As a political appointee in the Clinton administration, I could not believe just how dumb this process was—especially given that administration's goal of creating a government that works better and costs less.

My fundamental question is: What's up with vetting political appointees? By the end of this year, the Bush administration will have succeeded in filling most of the more than 2,500 political appointments. Most of the appointees will have endured a time-consuming, paperwork-intensive marathon that would frustrate even the most dedicated public servant.

Few will complain about the process because appointees don't want to be perceived as whiners. That could be detrimental to their careers.

The administration should do something. It is understandable that White House officials haven't until now focused on the vetting process. The administration's officials have relied on others who have been there before to walk them through the cycle. But it has become an impediment to implementing the administration's agenda.

Administration officials should commission—and fund—the General Services Administration to create a Web-based process for vetting political employees. It would look something like this: White House staff would have a secure Web site requiring public-key infrastructure authentication to obtain access. Only people being vetted and those reviewing the paperwork could have access.

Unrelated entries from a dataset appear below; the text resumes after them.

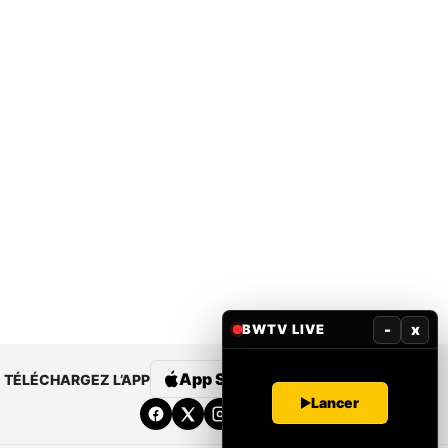
-
x
BWTV LIVE
App Store
Google Play
TÉLÉCHARGEZ L’APP
Lancer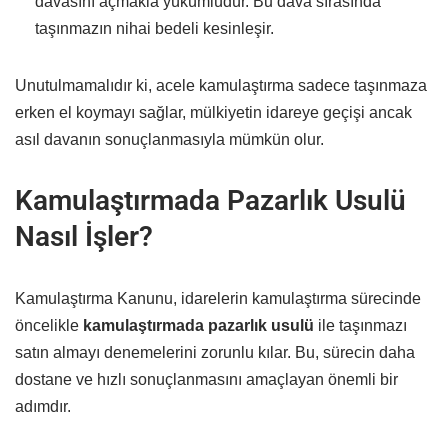
davasını açmakla yükümlüdür. Bu dava sırasında
taşınmazın nihai bedeli kesinleşir.
Unutulmamalıdır ki, acele kamulaştırma sadece taşınmaza
erken el koymayı sağlar, mülkiyetin idareye geçişi ancak
asıl davanın sonuçlanmasıyla mümkün olur.
Kamulaştırmada Pazarlık Usulü
Nasıl İşler?
Kamulaştırma Kanunu, idarelerin kamulaştırma sürecinde
öncelikle
kamulaştırmada pazarlık usulü
ile taşınmazı
satın almayı denemelerini zorunlu kılar. Bu, sürecin daha
dostane ve hızlı sonuçlanmasını amaçlayan önemli bir
adımdır.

Potential appointees would enter their Social Security numbers and give permission to search all databases to obtain relevant information regarding finances, property, tax and court records. This raw data would be kept in a single electronic file.

There would also be a brief questionnaire asking appointees relevant lifestyle questions. White House staff members would then transmit the information on appointees requiring background investigations to the FBI, which would do the relevant interviews and post results to the site. Only those with a need to know could access the FBI data.

Authorized Senate committee and staff members would be granted access to information regarding the potential appointees who require confirmation. The entire process would be paperless, fast, more efficient and much less painful than the existing one.

It may be too late to develop such a process for this first round of political appointees in the Bush administration, but the changes would certainly benefit later appointees. It would also clearly demonstrate that the administration is serious about government reform.

Brubaker is president of e-government solutions at Commerce One Inc. and a former deputy chief information officer at the Defense Department.